FSDP vs Tensor Parallel: Which Sharding Strategy

Modern large-model training requires sharding the model across multiple GPUs. There are two dominant strategies: FSDP (Fully Sharded Data Parallel) and tensor parallelism. They aren't competitors — they're tools for different bottlenecks.

FSDP

FSDP shards parameters, gradients, and optimizer state across data-parallel ranks. At each forward step, ranks all-gather the parameters they need, run the forward, discard, and move on. Backward does the same with gradients.

• Communication is all-gather + reduce-scatter, both bandwidth-heavy.
• Each rank still computes on its own chunk of the batch.
• Works well when your interconnect can keep up with the all-gathers (Infiniband, NVLink across all ranks).

Tensor parallel

Tensor parallelism slices each linear layer's weight matrix across ranks. The forward pass requires an all-reduce at the end of each layer to combine partial results.

• Communication is per-layer all-reduce — many small messages.
• Latency-bound: each layer's all-reduce blocks the next layer.
• Only works inside a single high-bandwidth domain (one DGX node, NVLink-connected).

The decision tree

1. Model fits on one GPU? Use plain DDP. Don't shard.
2. Model fits on one node? Tensor parallel inside the node, DDP across nodes.
3. Model doesn't fit on one node? FSDP across the cluster, optionally with tensor parallel inside each node (3D parallelism).
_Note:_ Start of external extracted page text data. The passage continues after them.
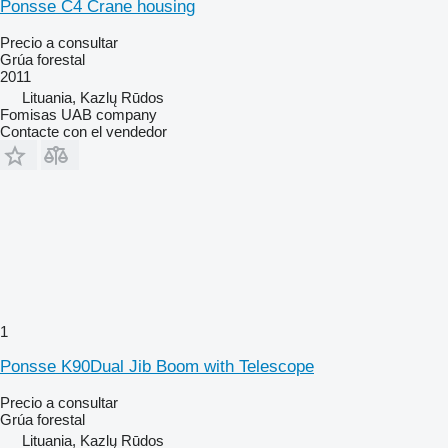
Ponsse C4 Crane housing
Precio a consultar
Grúa forestal
2011
Lituania, Kazlų Rūdos
Fomisas UAB company
Contacte con el vendedor
1
Ponsse K90Dual Jib Boom with Telescope
Precio a consultar
Grúa forestal
Lituania, Kazlų Rūdos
What I used for SpatialDINO

The 3D ViT for SpatialDINO fit comfortably on one DGX A100 (8× A100 80GB). I used FSDP with MixedPrecision(bf16) and FULL_SHARD, plus activation checkpointing on the encoder. This gave us room to scale batch size without OOM.

Tensor parallel would have been overkill — and the per-layer all-reduce would have hurt step time on a model that already trained fast. The lesson: pick the simplest strategy that fits your model, not the most sophisticated one available.